Bring together a fluorine atom at the second position, a methyl group at the fourth, and a bromine at the fifth on the pyridine ring, and you get more than a checklist of substitutions. In practice, the electronegative pull of fluorine messes with electron distribution across the molecule, shifting reactivity and offering synthetic chemists a lever when fine-tuning reaction pathways. The bromine atom adds versatility during cross-coupling reactions, such as Suzuki or Buchwald–Hartwig reactions, and the methyl group at the fourth spot changes solubility, stacking, and electronic effects in a way that opens up new reaction possibilities. For research chemists, finding intermediates that don’t require compromises in performance is rare, especially in early discovery and lead optimization.
There’s no shortage of halopyridines or methylated pyridines out there.
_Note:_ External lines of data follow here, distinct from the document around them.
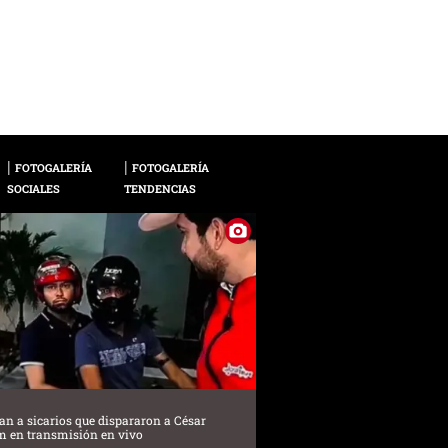
El joven extremo es
2 / 18
Bayern Múnich, al qu
Foto Facebook Oficia
FOTOGALERÍA
FOTOGALERÍA
SOCIALES
TENDENCIAS
can a sicarios que dispararon a César
m en transmisión en vivo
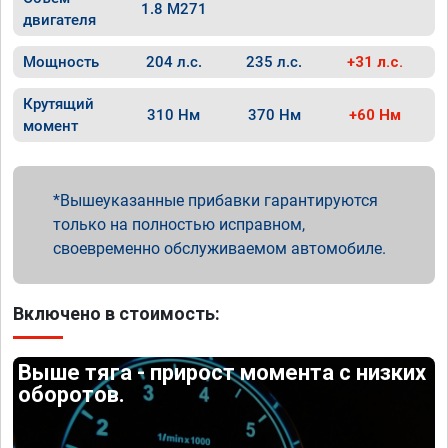
1.8 M271
двигателя
Мощность
204 л.с.
235 л.с.
+31 л.с.
Крутящий
310 Нм
370 Нм
+60 Нм
момент
Вышеуказанные прибавки гарантируются
только на полностью исправном,
своевременно обслуживаемом автомобиле.
Включено в стоимость:
Выше тяга - прирост момента с низких
оборотов.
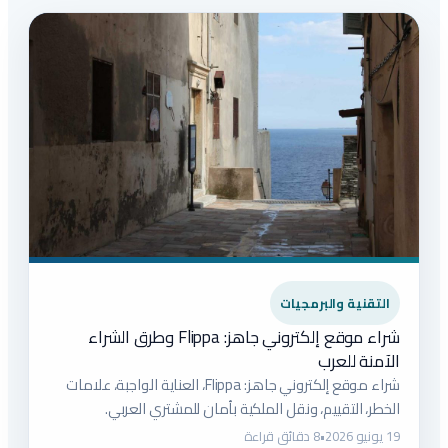
التقنية والبرمجيات
شراء موقع إلكتروني جاهز: Flippa وطرق الشراء
الآمنة للعرب
شراء موقع إلكتروني جاهز: Flippa، العناية الواجبة، علامات
الخطر، التقييم، ونقل الملكية بأمان للمشتري العربي.
19 يونيو 2026
•
8 دقائق قراءة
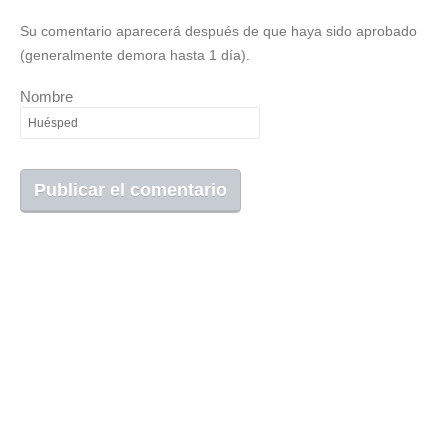
Su comentario aparecerá después de que haya sido aprobado
(generalmente demora hasta 1 día).
Nombre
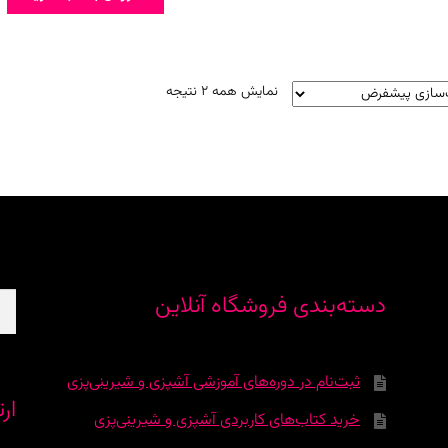
بود.
نمایش همه 2 نتیجه
جس
دسته‌بندی فروشگاه آنلاین
برا
ثبت‌نام در دوره‌‌های آموزشی آشپزی و شیرینی‌پزی
ارت
خرید کتاب‌های کاربردی آشپزی و شیرینی‌پزی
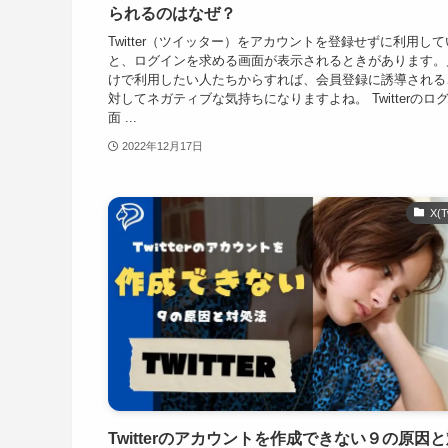
られるのはなぜ？
Twitter（ツイッター）をアカウントを登録せずに利用し
と、ログインを求める画面が表示されるときがあります。
けで利用したい人たちからすれば、会員登録に誘導される
対してネガティブな気持ちになりますよね。 Twitterのロ
面 ...
2022年12月17日
X(T
Twitterのアカウントを作成できない９の原因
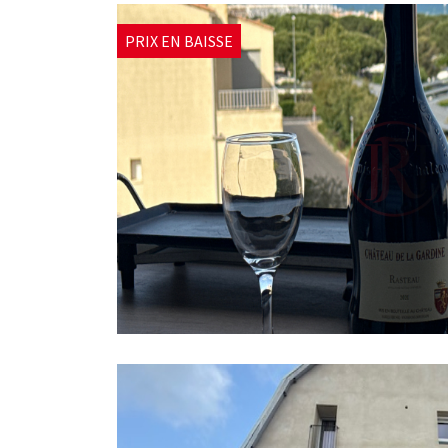
PRIX EN BAISSE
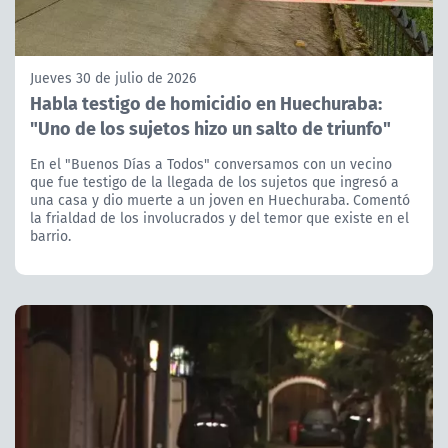
Jueves 30 de julio de 2026
Habla testigo de homicidio en Huechuraba:
"Uno de los sujetos hizo un salto de triunfo"
En el "Buenos Días a Todos" conversamos con un vecino
que fue testigo de la llegada de los sujetos que ingresó a
una casa y dio muerte a un joven en Huechuraba. Comentó
la frialdad de los involucrados y del temor que existe en el
barrio.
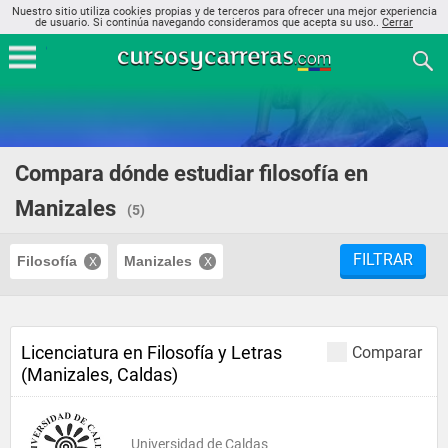
Nuestro sitio utiliza cookies propias y de terceros para ofrecer una mejor experiencia
de usuario. Si continúa navegando consideramos que acepta su uso..
Cerrar
Compara dónde estudiar filosofía en
Manizales
(5)
FILTRAR
Filosofía
Manizales
Licenciatura en Filosofía y Letras
Comparar
(Manizales, Caldas)
Universidad de Caldas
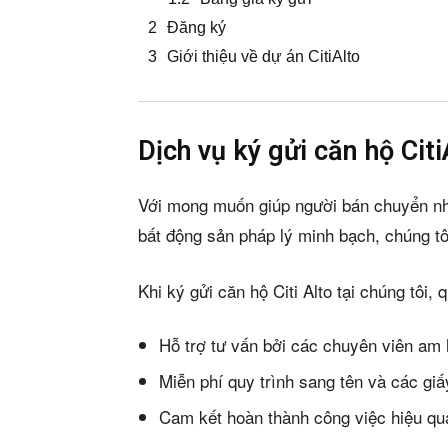
Đăng ký
Giới thiệu về dự án CitiAlto
Dịch vụ ký gửi căn hộ Cit
Với mong muốn giúp người bán chuyển n
bất động sản pháp lý minh bạch, chúng tô
Khi ký gửi căn hộ Citi Alto tại chúng tôi,
Hỗ trợ tư vấn bởi các chuyên viên am h
Miễn phí quy trình sang tên và các giấ
Cam kết hoàn thành công việc hiệu quả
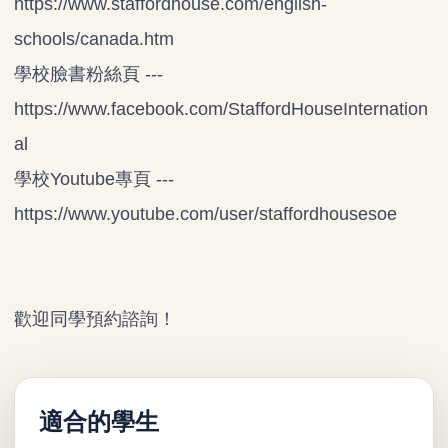
https://www.staffordhouse.com/english-
schools/canada.htm
學校臉書粉絲頁 ---
https://www.facebook.com/StaffordHouseInternation
al
學校Youtube專頁 ---
https://www.youtube.com/user/staffordhousesoe
歡迎同學預約諮詢！
適合的學生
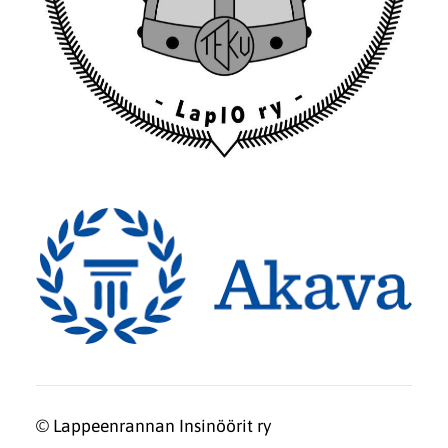
©
Lappeenrannan Insinöörit ry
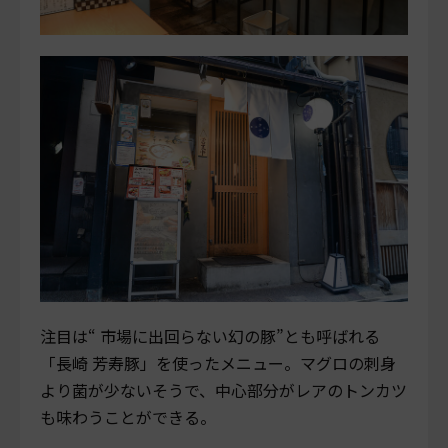
注目は“ 市場に出回らない幻の豚”とも呼ばれる
「長崎 芳寿豚」を使ったメニュー。マグロの刺身
より菌が少ないそうで、中心部分がレアのトンカツ
も味わうことができる。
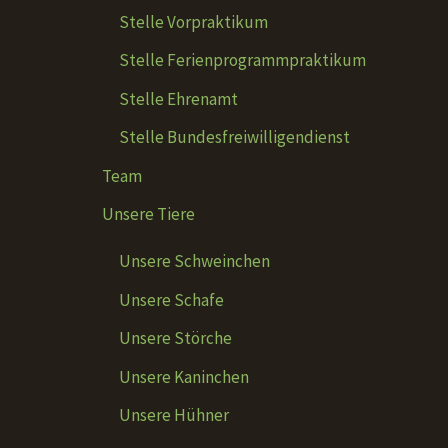
Stelle Vorpraktikum
Stelle Ferienprogrammpraktikum
Stelle Ehrenamt
Stelle Bundesfreiwilligendienst
Team
Unsere Tiere
Unsere Schweinchen
Unsere Schafe
Unsere Störche
Unsere Kaninchen
Unsere Hühner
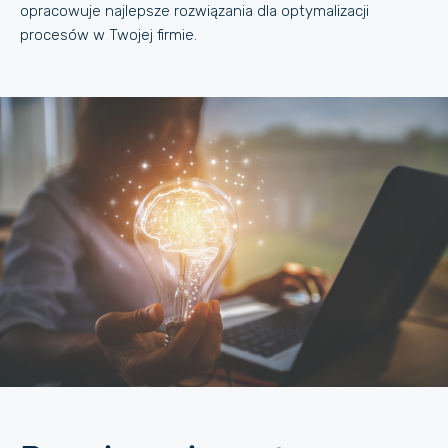
opracowuje najlepsze rozwiązania dla optymalizacji
procesów w Twojej firmie.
Walk through most synthetic or medicinal labs and you’ll see bottles lined up: 2-bromopyridine, 4-methylpyridine, 3-fluoropyridine, the list goes on. Most follow predictable reaction profiles. 2-Fluoro-4-Methyl-5-Bromopyridine stands out because it combines three key substituents onto a single ring, letting researchers play with regioselectivity and functional group compatibility. Instead of jumping through extra steps to first add a halogen, then a methyl, here you get them all at once in a stable crystalline solid. The convenience goes beyond just saving time. During heterocycle formation, unusual substitution patterns can improve selectivity. The outcome? Cleaner routes to novel scaffolds—something I wish I’d had back when I was wrangling five-step syntheses in graduate school.
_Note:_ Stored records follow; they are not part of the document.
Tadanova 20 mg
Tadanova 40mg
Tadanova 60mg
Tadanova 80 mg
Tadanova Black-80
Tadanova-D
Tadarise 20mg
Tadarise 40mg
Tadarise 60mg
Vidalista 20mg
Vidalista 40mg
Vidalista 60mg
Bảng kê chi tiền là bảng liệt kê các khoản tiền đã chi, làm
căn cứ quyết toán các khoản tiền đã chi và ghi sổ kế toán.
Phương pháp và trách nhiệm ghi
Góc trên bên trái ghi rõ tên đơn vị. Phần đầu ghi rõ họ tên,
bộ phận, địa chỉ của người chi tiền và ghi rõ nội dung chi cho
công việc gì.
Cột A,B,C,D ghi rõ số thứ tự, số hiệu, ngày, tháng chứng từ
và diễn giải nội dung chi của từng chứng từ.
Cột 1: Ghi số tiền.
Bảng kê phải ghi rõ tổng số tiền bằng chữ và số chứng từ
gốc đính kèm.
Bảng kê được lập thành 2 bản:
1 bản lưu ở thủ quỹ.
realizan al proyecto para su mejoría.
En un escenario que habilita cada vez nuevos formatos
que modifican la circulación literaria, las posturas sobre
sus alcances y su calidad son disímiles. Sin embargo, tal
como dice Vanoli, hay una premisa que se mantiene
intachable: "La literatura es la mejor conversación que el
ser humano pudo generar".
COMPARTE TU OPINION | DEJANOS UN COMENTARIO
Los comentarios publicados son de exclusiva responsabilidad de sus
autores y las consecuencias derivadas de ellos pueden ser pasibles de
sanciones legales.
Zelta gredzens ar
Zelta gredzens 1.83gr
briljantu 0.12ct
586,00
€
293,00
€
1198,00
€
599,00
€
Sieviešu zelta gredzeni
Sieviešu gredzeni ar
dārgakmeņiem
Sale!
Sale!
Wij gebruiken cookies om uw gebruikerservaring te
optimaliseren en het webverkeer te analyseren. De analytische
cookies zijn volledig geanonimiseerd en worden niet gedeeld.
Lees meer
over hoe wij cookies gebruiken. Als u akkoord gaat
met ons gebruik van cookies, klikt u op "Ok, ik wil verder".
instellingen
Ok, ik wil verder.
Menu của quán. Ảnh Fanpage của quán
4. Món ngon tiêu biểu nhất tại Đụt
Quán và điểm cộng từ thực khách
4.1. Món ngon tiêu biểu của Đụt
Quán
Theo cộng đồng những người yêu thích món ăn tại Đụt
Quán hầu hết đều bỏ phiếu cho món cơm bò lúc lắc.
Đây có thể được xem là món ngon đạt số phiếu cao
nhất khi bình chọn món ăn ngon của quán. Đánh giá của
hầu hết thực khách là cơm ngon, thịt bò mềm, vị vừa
Medicinal chemists put compounds like this to work in the hunt for innovative drugs. The way fluorine influences the metabolic stability of drug candidates is no secret. Adding a fluorine atom, especially to a pyridine ring, has a reputation for extending the in vivo half-life of molecules and dialing up potency. The combination of methyl and bromo substituents helps medicinal teams quickly “decorate” lead compounds, letting them map out structure-activity relationships with fewer synthetic dead ends. When time and resources run short—a universal truth in the drug discovery cycle—shortcuts that don’t sacrifice control over the process can tip the scale between a stalled project and a promising clinical candidate.
In materials science, 2-Fluoro-4-Methyl-5-Bromopyridine steps in as a modifiable platform for creating ligands and molecular modifiers. Subtle tweaks to the substituents around the pyridine core can change the light-absorption, stability, or packing of organic electronic materials. Researchers working on OLEDs and organic photovoltaics, for instance, gain extra freedom to design components that balance performance with processability. While research keeps pushing boundaries on new materials, one lesson comes up everywhere: sometimes progress hangs on the availability of robust intermediates like this one.
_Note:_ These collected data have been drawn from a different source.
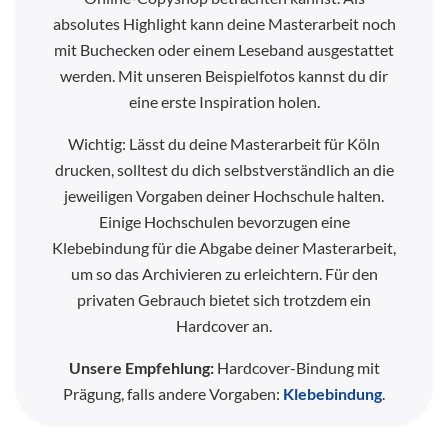
absolutes Highlight kann deine Masterarbeit noch
mit Buchecken oder einem Leseband ausgestattet
werden. Mit unseren Beispielfotos kannst du dir
eine erste Inspiration holen.
Wichtig: Lässt du deine Masterarbeit für Köln
drucken, solltest du dich selbstverständlich an die
jeweiligen Vorgaben deiner Hochschule halten.
Einige Hochschulen bevorzugen eine
Klebebindung für die Abgabe deiner Masterarbeit,
um so das Archivieren zu erleichtern. Für den
privaten Gebrauch bietet sich trotzdem ein
Hardcover an.
Unsere Empfehlung:
Hardcover-Bindung mit
Prägung, falls andere Vorgaben:
Klebebindung
.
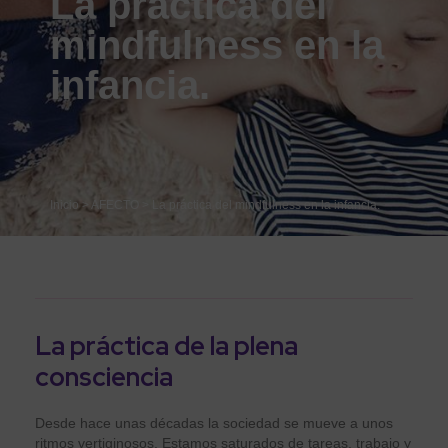
La práctica del
mindfulness en la
infancia.
Inicio
>
AFECTO
>
La práctica del mindfulness en la infancia.
La práctica de la plena
consciencia
Desde hace unas décadas la sociedad se mueve a unos
ritmos vertiginosos. Estamos saturados de tareas, trabajo y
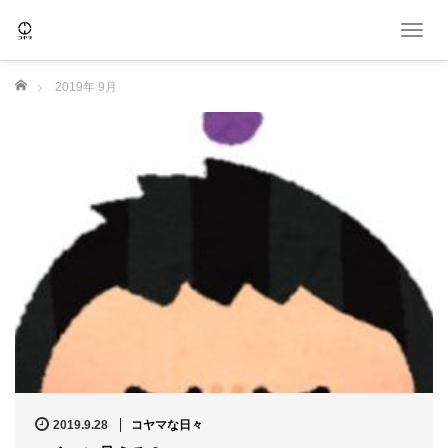
T
o
g
ホーム
2019年 9月
g
l
e
n
a
v
i
g
a
t
i
o
n
2019.9.28
コヤマな日々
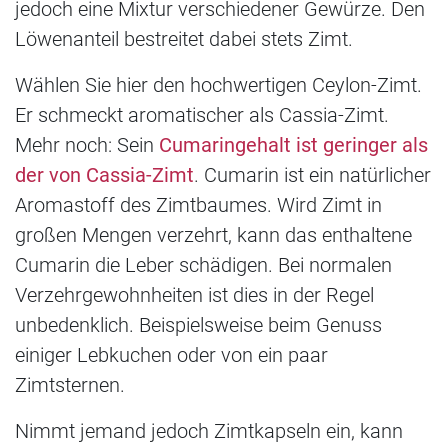
jedoch eine Mixtur verschiedener Gewürze. Den
Löwenanteil bestreitet dabei stets Zimt.
Wählen Sie hier den hochwertigen Ceylon-Zimt.
Er schmeckt aromatischer als Cassia-Zimt.
Mehr noch: Sein
Cumaringehalt ist geringer als
der von Cassia-Zimt
. Cumarin ist ein natürlicher
Aromastoff des Zimtbaumes. Wird Zimt in
großen Mengen verzehrt, kann das enthaltene
Cumarin die Leber schädigen. Bei normalen
Verzehrgewohnheiten ist dies in der Regel
unbedenklich. Beispielsweise beim Genuss
einiger Lebkuchen oder von ein paar
Zimtsternen.
Nimmt jemand jedoch Zimtkapseln ein, kann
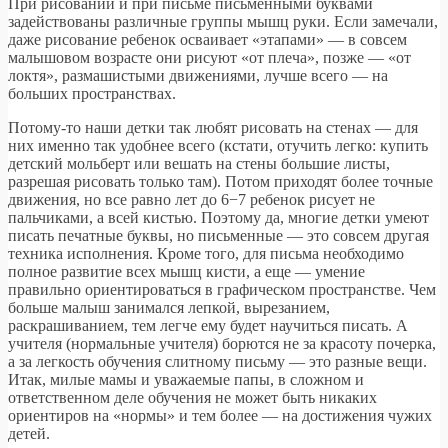
При рисовании и при письме письменными буквами
задействованы различные группы мышц руки. Если замечали,
даже рисование ребенок осваивает «этапами» — в совсем
малышовом возрасте они рисуют «от плеча», позже — «от
локтя», размашистыми движениями, лучше всего — на
больших пространствах.
Потому-то наши детки так любят рисовать на стенах — для
них именно так удобнее всего (кстати, отучить легко: купить
детский мольберт или вешать на стены большие листы,
разрешая рисовать только там). Потом приходят более точные
движения, но все равно лет до 6−7 ребенок рисует не
пальчиками, а всей кистью. Поэтому да, многие детки умеют
писать печатные буквы, но письменные — это совсем другая
техника исполнения. Кроме того, для письма необходимо
полное развитие всех мышц кисти, а еще — умение
правильно ориентироваться в графическом пространстве. Чем
больше малыш занимался лепкой, вырезанием,
раскрашиванием, тем легче ему будет научиться писать. А
учителя (нормальные учителя) борются не за красоту почерка,
а за легкость обучения слитному письму — это разные вещи.
Итак, милые мамы и уважаемые папы, в сложном и
ответственном деле обучения не может быть никаких
ориентиров на «нормы» и тем более — на достижения чужих
детей.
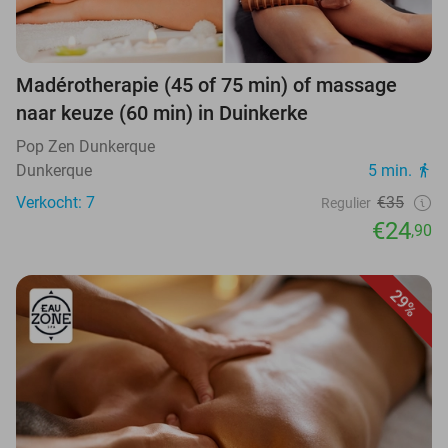
Madérotherapie (45 of 75 min) of massage
naar keuze (60 min) in Duinkerke
Pop Zen Dunkerque
Dunkerque
5 min.
Verkocht: 7
€35
Regulier
€24
,90
29%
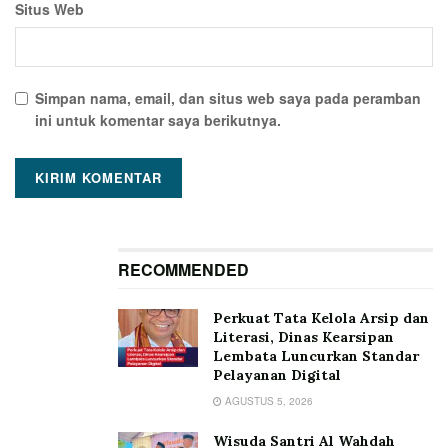
Situs Web
Simpan nama, email, dan situs web saya pada peramban
ini untuk komentar saya berikutnya.
RECOMMENDED
Perkuat Tata Kelola Arsip dan
Literasi, Dinas Kearsipan
Lembata Luncurkan Standar
Pelayanan Digital
AGUSTUS 5, 2026
Wisuda Santri Al Wahdah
Having spent time sourcing chemicals for both academic and industrial projects, I’ve seen how batch-to-batch inconsistencies can wreck experimental plans. Impurities may not always show up in the chromatogram, but they have a nasty way of derailing downstream reactions, ruining hours or days of work. Quality control for 2-Fluoro-4-Methyl-5-Bromopyridine—whether by NMR, HPLC, or GC—is especially important, given that modern synthetic methods push the limits of reactivity and functional group tolerance. Any serious supplier should be able to vouch for the purity and offer real documentation, not just a datasheet with one-line assurances. For those of us who have stared at stubborn, irreproducible results, that transparency is at the heart of trust in a product.
It’s easy to gloss over the real-world challenges that come with specialty intermediates. There are always concerns about safe handling. Brominated aromatics can provoke skin irritation or produce harsh fumes, especially if not kept in tightly sealed containers. Safe lab practices go hand-in-hand with a commitment to keeping inventory fresh; expired chemicals can turn from assets to liabilities fast, both in academic research and industry production. Many labs have adopted barcoded tracking, regular disposal schedules, and intake logs to keep risks down. I’ve seen groups fall into trouble simply by underestimating the shelf life and volatility of key reagents, so a few minutes spent labeling and logging can save a lot of headaches and money.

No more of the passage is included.